Por José Luis Arredondo.

Vaughn y Trenton son amigos desde la infancia, una amistad ya consolidada y que los lleva a compartir muchos momentos juntos. Como un fin de semana de caza en la tierras altas de Escocia, en un coto cercano a uno de esos pueblos chicos y un poco misteriosos en los que todo puede pasar cuando eres forastero.

Luego de una primera noche de cervezas (varias) y baile en el Bar del poblado, ya de madrugada y no con poca resaca, ambos van de caza premunidos de dos rifles de alto calibre. La presa se deja ver a los pocos minutos, un ciervo que camina tranquilamente entre los árboles, con el objetivo en la mira uno de ellos dispara, un tiro faltal, que da en un blanco absolutamente equivocado, provocando una cadena de fatales acontecimientos y malas decisiones que arrastrarán a estos cazadores a vivir un fin de semana infernal.

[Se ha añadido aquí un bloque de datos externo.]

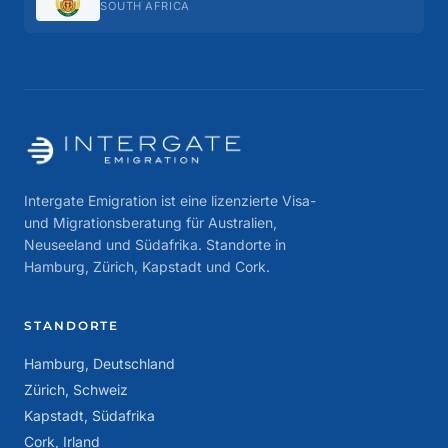
SOUTH AFRICA
Intergate Emigration ist eine lizenzierte Visa-
und Migrationsberatung für Australien,
Neuseeland und Südafrika. Standorte in
Hamburg, Zürich, Kapstadt und Cork.
STANDORTE
Hamburg, Deutschland
Zürich, Schweiz
Kapstadt, Südafrika
Cork, Irland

«Calibre» es un thriller que transita con total efectividad por todos los tópicos del género. Hay una alta dosis de suspenso y creciente tensión. El director y guionista Matt Palmer logra crear una atmósfera inquietante y, a medida que avanza la cinta, violenta.

Logra equilibrar muy bien la acción y el sustento «ideológico» de la película, que se ocupa de asuntos como la ética y nuestra responsabilidad frente a errores cometidos. En este caso el pueblo y sus habitantes actúan como un microcosmos representativo de un mundo en el que las responsabilidades se asumen, las acciones se afrontan y los errores se pagan, y algunos muy caro.

Todo lo que hacemos tiene repercusión, y todas nuestras acciones u omisiones consecuencias. Vaughn y Trenton se ven envueltos en una pesadilla desencantada por malas decisiones, a partir de una primera acción que se transforma en una bola de nieve montaña abajo. Con un final devastador que se filtra como una lección para los protagonistas y el espectador.

Mérito absoluto de Matt Palmer, que entrega una ópera prima de grueso calibre.